La Diaria
24 de noviembre de 2018 | Editorial
Luisa Cuesta tenía 98 años y había pasado 42 buscando respuestas sobre la desaparición forzada de su único hijo, Nebio Melo. Ese dato brutal puede ser asumido con distintas actitudes, como hemos visto: hubo manifestaciones de amargura resignada y también de mera indignación, que de poco sirven.
El tenaz esfuerzo de Cuesta no fue en vano: junto con otros, impidió que triunfara la política de impunidad y olvido que se intentó imponer a la salida de la dictadura; contribuyó en forma decisiva para que se alcanzaran algunos –aún escasos– logros en materia de memoria, justicia y reparación; y dio un ejemplo indispensable para la renovación generacional de estas luchas.
La cuestión es que el camino sigue.
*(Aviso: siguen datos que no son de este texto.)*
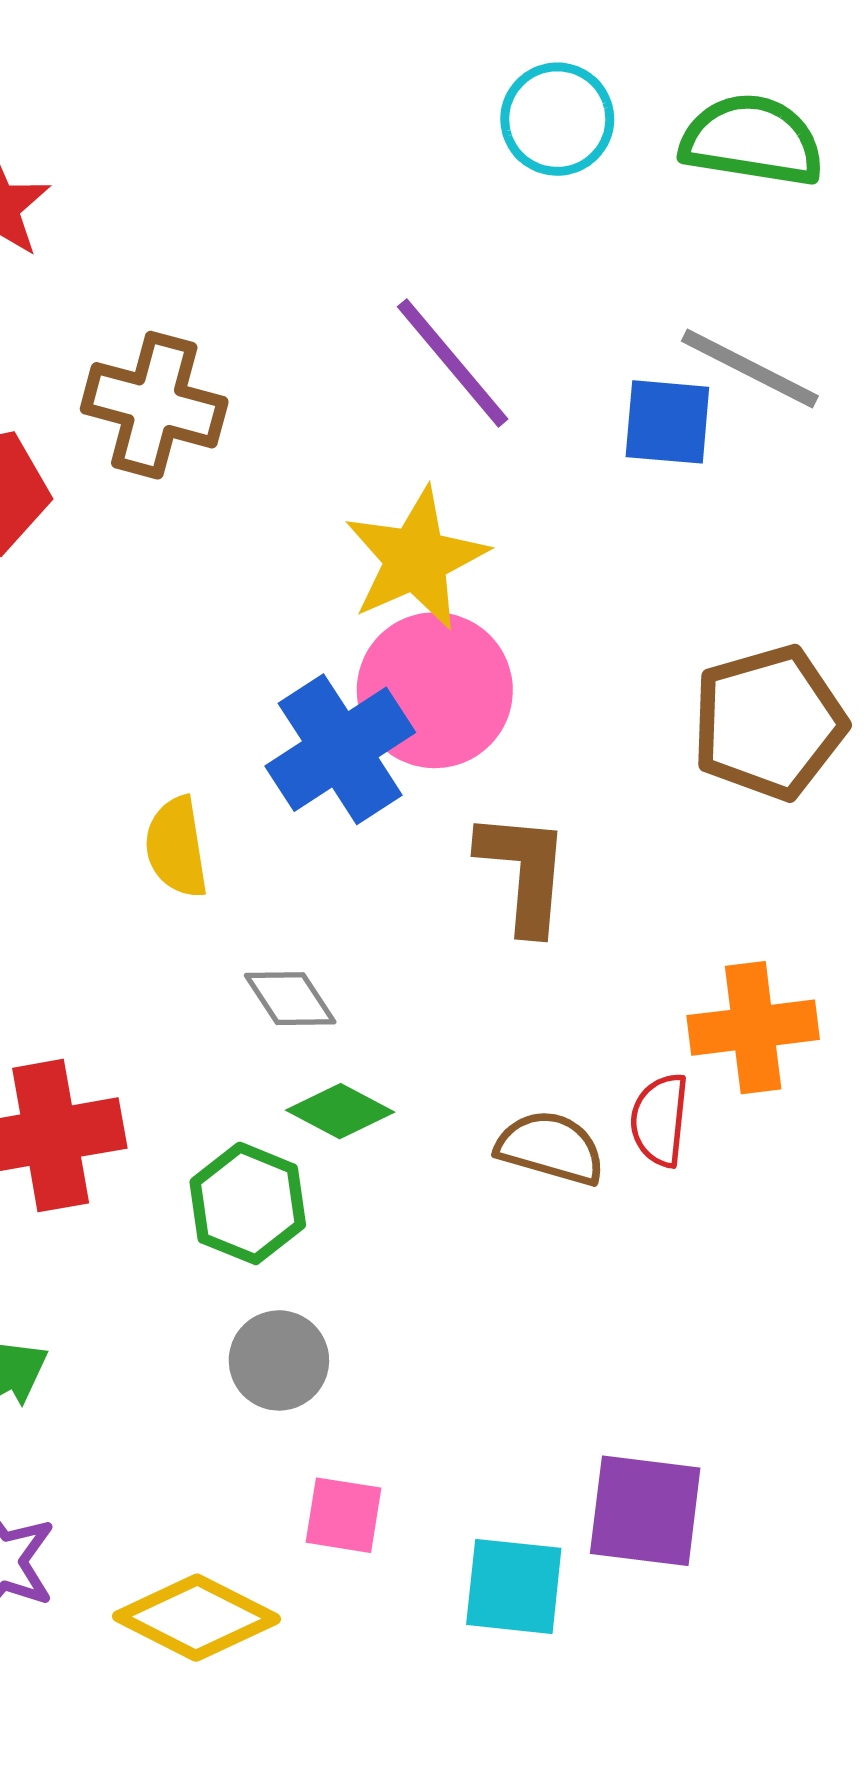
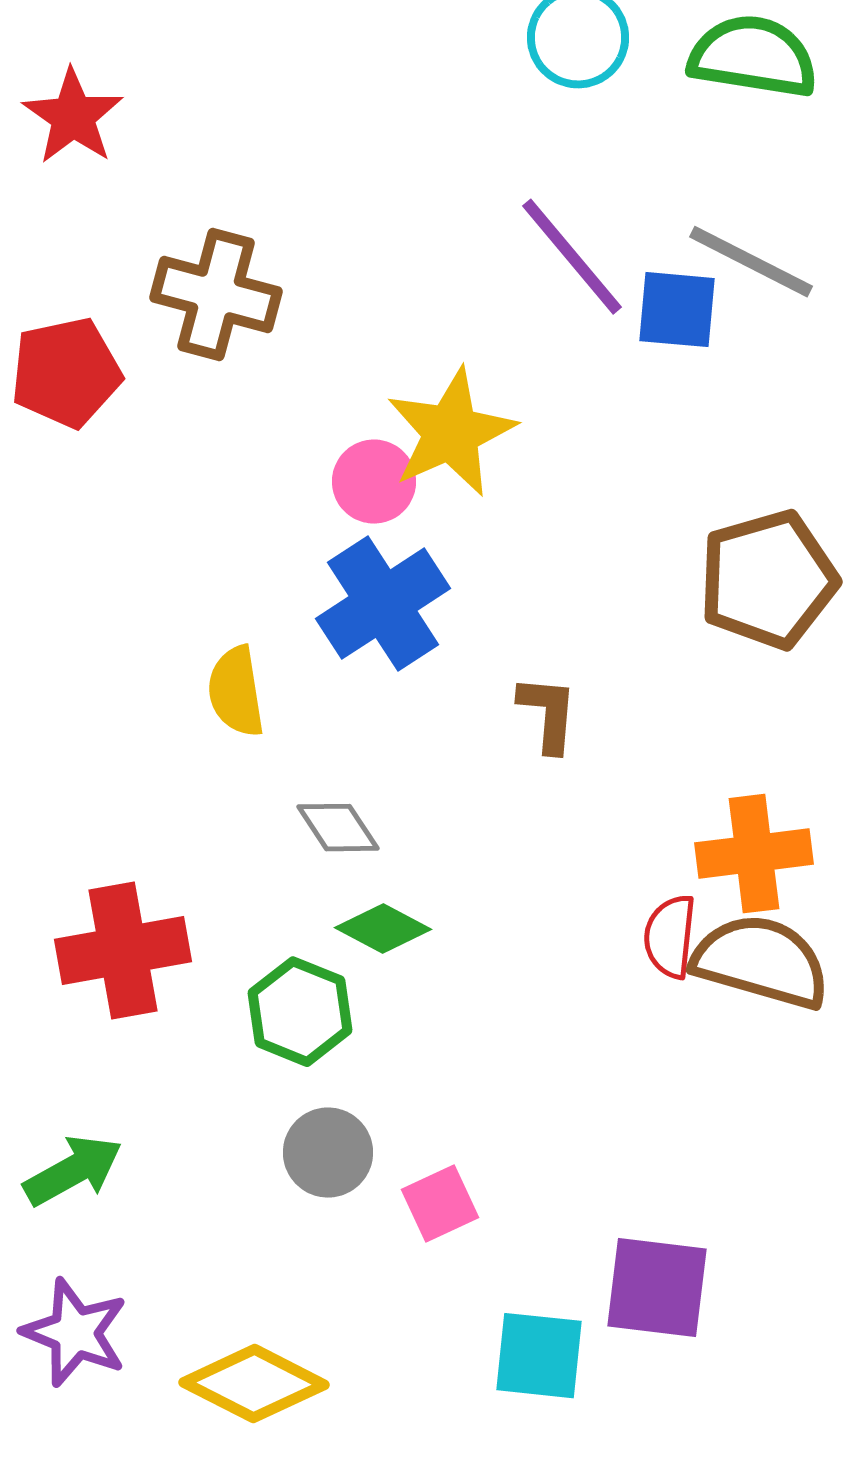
purple line: (453, 363) -> (572, 257), moved
pink circle: (435, 690) -> (374, 482), moved, size x0.6
brown L-shape: (524, 872) -> (548, 714), size x0.7
brown semicircle: (551, 1148) -> (761, 962), moved, size x1.4
pink square: (343, 1515) -> (440, 1204), moved, turned -34

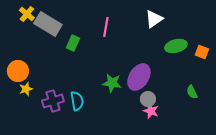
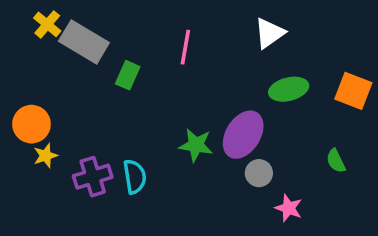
green ellipse: (176, 46) -> (289, 89), moved
orange square: (202, 52) -> (353, 91), size x1.5
pink star: (151, 111) -> (289, 208), moved

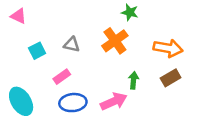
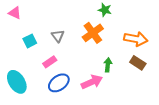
gray triangle: (72, 44) -> (58, 36), turned 40
brown rectangle: (171, 78) -> (138, 63), turned 63
blue ellipse: (73, 103) -> (59, 83), turned -30

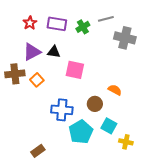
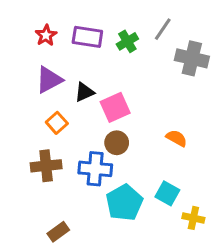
gray line: (106, 19) -> (163, 29), turned -42
black triangle: (54, 52) -> (84, 92), moved, turned -32
pink square: (75, 70) -> (115, 107), turned -36
brown cross: (15, 74) -> (46, 166), moved
brown circle: (95, 104) -> (117, 143), moved

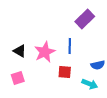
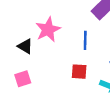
pink star: (45, 52) -> (48, 30), moved

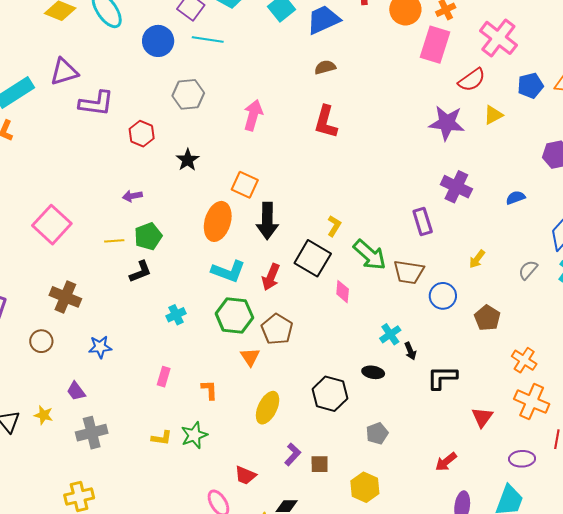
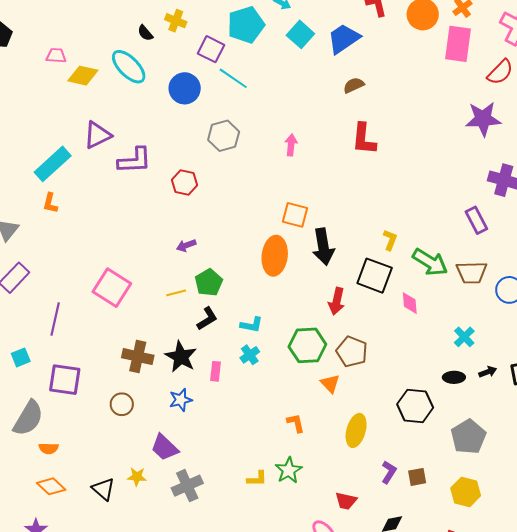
cyan line: (208, 40) -> (233, 78), turned 36
pink arrow: (253, 115) -> (291, 145), size x0.7
black star: (188, 160) -> (181, 357), moved, size x1.4
cyan L-shape: (228, 271) -> (252, 325), moved, size x0.7
black arrow: (410, 351) -> (488, 372), moved, turned -78
pink rectangle: (164, 377) -> (215, 371), moved
purple trapezoid: (76, 391) -> (165, 448), size x1.4
gray pentagon: (377, 433) -> (468, 437), size x1.6

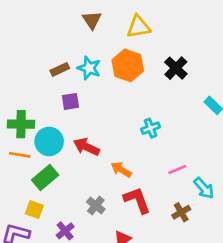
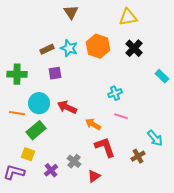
yellow triangle: (139, 27) -> (128, 17), moved
green cross: (21, 124) -> (17, 74), moved
pink line: (177, 169) -> (121, 116), moved, turned 40
gray cross: (96, 206) -> (74, 161), moved

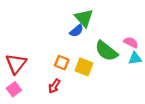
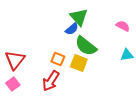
pink semicircle: (131, 42) -> (123, 26), moved
green semicircle: (106, 51) -> (86, 46), moved
red arrow: (54, 86) -> (51, 81), size x1.5

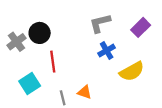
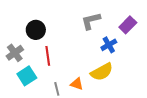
gray cross: (16, 42) -> (15, 53), moved
blue cross: (107, 51) -> (109, 45), moved
yellow semicircle: (132, 71) -> (102, 72), moved

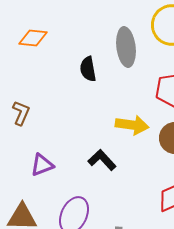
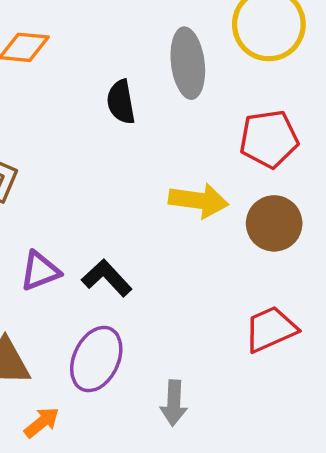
black L-shape: (102, 160) -> (107, 278), moved

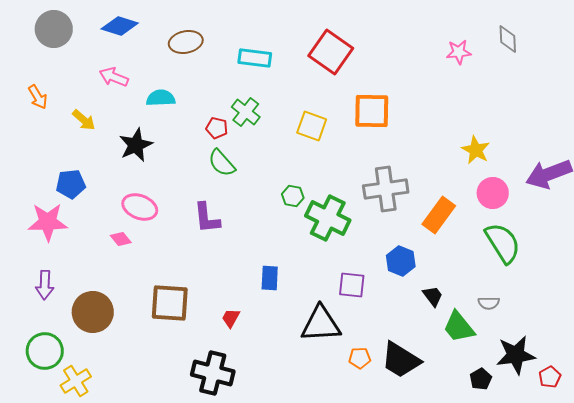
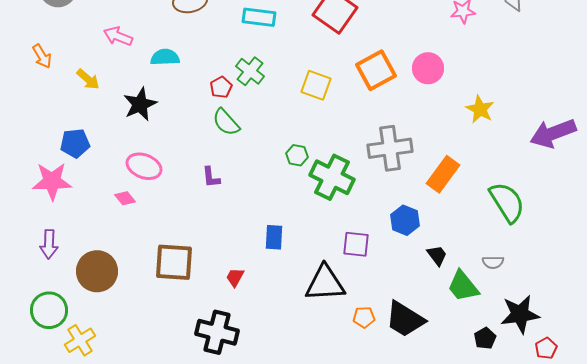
orange square: (372, 111) -> (376, 70), turned -30
red pentagon: (217, 128) -> (221, 87), turned 30
pink circle: (493, 193) -> (428, 68), moved
purple L-shape: (207, 218) -> (211, 177), size x0.7
red pentagon: (550, 377) -> (546, 348), moved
Para honrar la memoria de esta mujer que ya no marchará con nosotros, tenemos que llegar más lejos. Y quizá lo primero sea decir en voz alta lo evidente, como hacía ella.
No es por una fatalidad que ignoramos todavía qué pasó con Nebio Melo y con la gran mayoría de los demás detenidos desaparecidos uruguayos. No es verdad que sólo las confesiones puedan resolver un caso criminal, y que cuando los victimarios no quieren reconocer su responsabilidad, todo esté perdido. No es verdad que las únicas alternativas sean las inaceptables: canjear el testimonio por impunidad (vale decir, apostar todo a la delación premiada, como el juez brasileño Sérgio Moro en el proceso de Lula) o apelar a la tortura para obtener información. No es verdad que las opciones sean dejar impune el terrorismo de Estado o practicar el terrorismo de Estado.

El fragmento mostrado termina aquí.